* _Task item_
Below are some records. Pull every line that contains the word "point".

* _The data_
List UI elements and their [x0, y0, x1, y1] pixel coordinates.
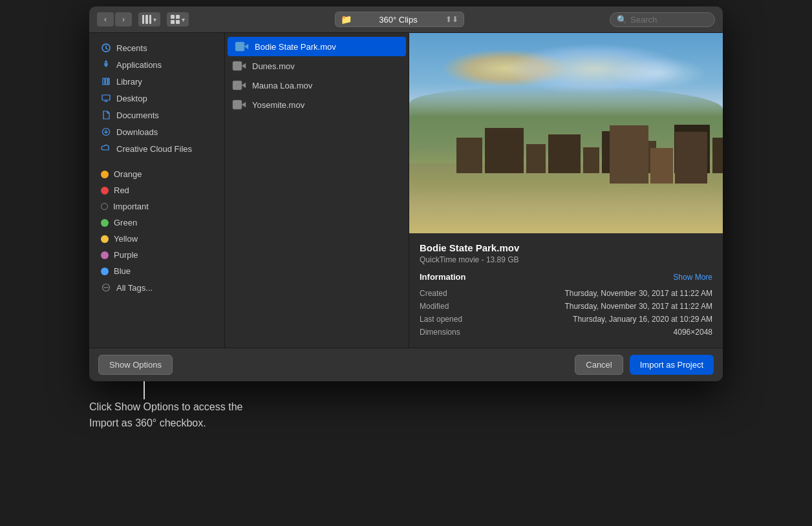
callout-area: Click Show Options to access the Import … [89, 381, 723, 432]
sidebar-tag-label: Important [113, 202, 149, 211]
search-input[interactable] [630, 15, 708, 25]
table-row: Dimensions 4096×2048 [420, 326, 712, 339]
sidebar-tag-label: Red [114, 185, 129, 195]
rocket-icon [101, 59, 111, 70]
svg-marker-12 [244, 44, 248, 49]
file-item-name: Yosemite.mov [252, 100, 304, 110]
sidebar-item-purple[interactable]: Purple [92, 247, 222, 263]
orange-dot [101, 171, 109, 178]
show-options-button[interactable]: Show Options [98, 355, 173, 375]
file-item-name: Dunes.mov [252, 61, 295, 71]
cloud-icon [101, 143, 111, 154]
open-dialog: ‹ › ▾ ▾ 📁 360° Clips ⬆⬇ [89, 6, 723, 381]
footer-right: Cancel Import as Project [575, 355, 714, 375]
grid-view-icon [171, 15, 180, 24]
info-value: Thursday, January 16, 2020 at 10:29 AM [497, 313, 712, 326]
callout-text: Click Show Options to access the Import … [89, 399, 270, 432]
sidebar-item-recents[interactable]: Recents [92, 39, 222, 56]
blue-dot [101, 268, 109, 275]
svg-rect-13 [233, 61, 242, 70]
file-video-icon [231, 79, 247, 91]
callout-line [144, 381, 145, 399]
forward-button[interactable]: › [115, 12, 132, 26]
download-icon [101, 127, 111, 137]
sidebar-item-label: Documents [116, 110, 159, 120]
grid-view-button[interactable]: ▾ [167, 12, 189, 26]
sidebar-item-label: Applications [116, 60, 162, 70]
sidebar-item-creative-cloud[interactable]: Creative Cloud Files [92, 140, 222, 157]
info-value: Thursday, November 30, 2017 at 11:22 AM [497, 287, 712, 300]
sidebar-item-label: Library [116, 77, 142, 87]
info-key: Modified [420, 300, 497, 313]
table-row: Last opened Thursday, January 16, 2020 a… [420, 313, 712, 326]
cancel-button[interactable]: Cancel [575, 355, 623, 375]
sidebar-item-library[interactable]: Library [92, 73, 222, 90]
svg-point-9 [105, 287, 107, 288]
sidebar-item-applications[interactable]: Applications [92, 56, 222, 73]
sidebar-item-all-tags[interactable]: All Tags... [92, 279, 222, 296]
sidebar-item-orange[interactable]: Orange [92, 166, 222, 182]
svg-rect-2 [103, 78, 105, 85]
books-icon [101, 76, 111, 87]
svg-rect-15 [233, 81, 242, 90]
info-value: Thursday, November 30, 2017 at 11:22 AM [497, 300, 712, 313]
sidebar-item-red[interactable]: Red [92, 182, 222, 198]
info-section-header: Information Show More [420, 272, 712, 282]
sidebar-item-important[interactable]: Important [92, 198, 222, 215]
column-view-button[interactable]: ▾ [138, 12, 160, 26]
file-item-bodie[interactable]: Bodie State Park.mov [228, 37, 406, 56]
sidebar-item-documents[interactable]: Documents [92, 107, 222, 123]
sidebar-tag-label: Orange [114, 169, 142, 179]
svg-point-8 [104, 287, 105, 288]
svg-rect-4 [108, 78, 109, 85]
svg-rect-5 [102, 95, 110, 100]
sidebar-item-label: Creative Cloud Files [116, 144, 192, 154]
footer: Show Options Cancel Import as Project [89, 348, 723, 381]
info-table: Created Thursday, November 30, 2017 at 1… [420, 287, 712, 339]
sidebar-item-label: Desktop [116, 94, 147, 103]
sidebar-tag-label: Purple [114, 250, 138, 260]
preview-filename: Bodie State Park.mov [420, 242, 712, 253]
sidebar-item-label: Recents [116, 43, 147, 53]
main-content: Recents Applications [89, 33, 723, 348]
svg-rect-3 [105, 78, 107, 85]
search-icon: 🔍 [617, 15, 627, 25]
important-dot [101, 203, 108, 210]
file-video-icon [231, 60, 247, 72]
info-key: Created [420, 287, 497, 300]
file-info: Bodie State Park.mov QuickTime movie - 1… [409, 233, 723, 348]
location-dropdown[interactable]: 📁 360° Clips ⬆⬇ [335, 12, 464, 27]
file-item-name: Mauna Loa.mov [252, 81, 312, 90]
sidebar-item-desktop[interactable]: Desktop [92, 90, 222, 107]
dialog-container: ‹ › ▾ ▾ 📁 360° Clips ⬆⬇ [0, 0, 812, 526]
info-value: 4096×2048 [497, 326, 712, 339]
preview-image [409, 33, 723, 233]
clock-icon [101, 43, 111, 53]
info-header-label: Information [420, 272, 466, 282]
yellow-dot [101, 235, 109, 243]
sidebar-item-downloads[interactable]: Downloads [92, 123, 222, 140]
footer-left: Show Options [98, 355, 173, 375]
svg-point-1 [105, 63, 107, 65]
table-row: Created Thursday, November 30, 2017 at 1… [420, 287, 712, 300]
all-tags-icon [101, 282, 111, 293]
file-item-dunes[interactable]: Dunes.mov [225, 56, 409, 76]
file-item-maunaloa[interactable]: Mauna Loa.mov [225, 76, 409, 95]
file-video-icon [231, 99, 247, 110]
file-list: Bodie State Park.mov Dunes.mov [225, 33, 409, 348]
sidebar-item-blue[interactable]: Blue [92, 263, 222, 279]
nav-buttons: ‹ › [97, 12, 132, 26]
svg-rect-11 [235, 42, 244, 51]
file-item-yosemite[interactable]: Yosemite.mov [225, 95, 409, 114]
sidebar-item-yellow[interactable]: Yellow [92, 231, 222, 247]
table-row: Modified Thursday, November 30, 2017 at … [420, 300, 712, 313]
show-more-link[interactable]: Show More [673, 273, 712, 282]
back-button[interactable]: ‹ [97, 12, 114, 26]
sidebar: Recents Applications [89, 33, 225, 348]
sidebar-item-green[interactable]: Green [92, 215, 222, 231]
info-key: Dimensions [420, 326, 497, 339]
import-button[interactable]: Import as Project [630, 355, 714, 375]
toolbar: ‹ › ▾ ▾ 📁 360° Clips ⬆⬇ [89, 6, 723, 33]
sidebar-tag-label: Yellow [114, 234, 138, 244]
preview-filetype: QuickTime movie - 13.89 GB [420, 255, 712, 264]
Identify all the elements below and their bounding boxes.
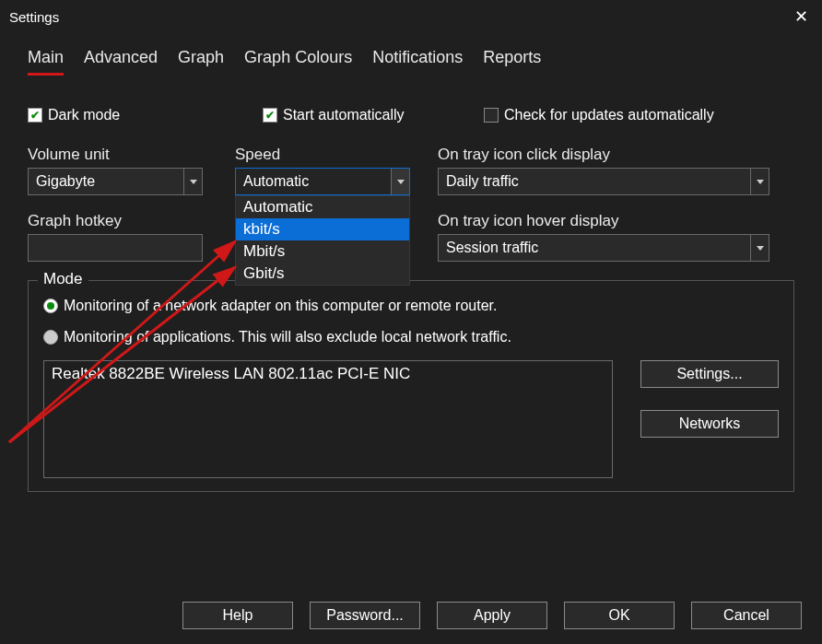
checkbox-label: Check for updates automatically [504,107,714,123]
option-automatic[interactable]: Automatic [236,196,409,218]
option-gbit[interactable]: Gbit/s [236,263,409,285]
select-speed[interactable]: Automatic Automatic kbit/s Mbit/s Gbit/s [235,168,410,195]
dialog-buttons: Help Password... Apply OK Cancel [0,602,822,629]
select-tray-click[interactable]: Daily traffic [438,168,769,195]
checkbox-dark-mode[interactable]: ✔ Dark mode [28,107,226,123]
help-button[interactable]: Help [182,602,293,629]
radio-monitor-apps[interactable]: Monitoring of applications. This will al… [43,329,779,345]
tab-reports[interactable]: Reports [483,48,541,76]
window-title: Settings [9,9,59,25]
option-kbit[interactable]: kbit/s [236,218,409,240]
settings-button[interactable]: Settings... [640,360,779,388]
select-value: Gigabyte [36,173,95,190]
tab-main[interactable]: Main [28,48,64,76]
mode-groupbox: Mode Monitoring of a network adapter on … [28,280,794,492]
chevron-down-icon [391,169,409,194]
option-mbit[interactable]: Mbit/s [236,240,409,263]
tab-notifications[interactable]: Notifications [372,48,463,76]
tabs: Main Advanced Graph Graph Colours Notifi… [28,33,794,81]
select-tray-hover[interactable]: Session traffic [438,234,769,262]
check-icon: ✔ [263,108,277,123]
checkbox-label: Dark mode [48,107,120,123]
label-graph-hotkey: Graph hotkey [28,212,235,230]
tab-advanced[interactable]: Advanced [84,48,158,76]
select-volume-unit[interactable]: Gigabyte [28,168,203,195]
close-icon: ✕ [794,6,808,27]
chevron-down-icon [183,169,202,194]
select-value: Daily traffic [446,173,519,190]
radio-icon [43,299,58,313]
select-value: Automatic [243,173,309,190]
adapter-item[interactable]: Realtek 8822BE Wireless LAN 802.11ac PCI… [52,365,605,383]
close-button[interactable]: ✕ [780,0,822,33]
radio-monitor-adapter[interactable]: Monitoring of a network adapter on this … [43,298,779,314]
chevron-down-icon [750,169,769,194]
apply-button[interactable]: Apply [437,602,547,629]
tab-graph-colours[interactable]: Graph Colours [244,48,352,76]
radio-label: Monitoring of a network adapter on this … [64,298,497,314]
titlebar: Settings ✕ [0,0,822,33]
check-icon: ✔ [484,108,499,123]
networks-button[interactable]: Networks [640,410,779,438]
label-volume-unit: Volume unit [28,146,235,164]
check-icon: ✔ [28,108,42,123]
checkbox-start-auto[interactable]: ✔ Start automatically [263,107,447,123]
label-tray-click: On tray icon click display [438,146,779,164]
tab-graph[interactable]: Graph [178,48,224,76]
mode-legend: Mode [38,270,88,288]
cancel-button[interactable]: Cancel [691,602,802,629]
label-speed: Speed [235,146,438,164]
checkbox-label: Start automatically [283,107,405,123]
adapter-list[interactable]: Realtek 8822BE Wireless LAN 802.11ac PCI… [43,360,613,478]
radio-label: Monitoring of applications. This will al… [64,329,511,345]
select-value: Session traffic [446,240,538,256]
input-graph-hotkey[interactable] [28,234,203,262]
dropdown-speed: Automatic kbit/s Mbit/s Gbit/s [235,195,410,286]
radio-icon [43,330,58,345]
label-tray-hover: On tray icon hover display [438,212,779,230]
ok-button[interactable]: OK [564,602,675,629]
chevron-down-icon [750,235,769,261]
checkbox-check-updates[interactable]: ✔ Check for updates automatically [484,107,714,123]
password-button[interactable]: Password... [310,602,420,629]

* _Solution to this exercise_
svg-point-9 [105, 287, 107, 288]
svg-point-8 [104, 287, 105, 288]
svg-point-1 [105, 63, 107, 65]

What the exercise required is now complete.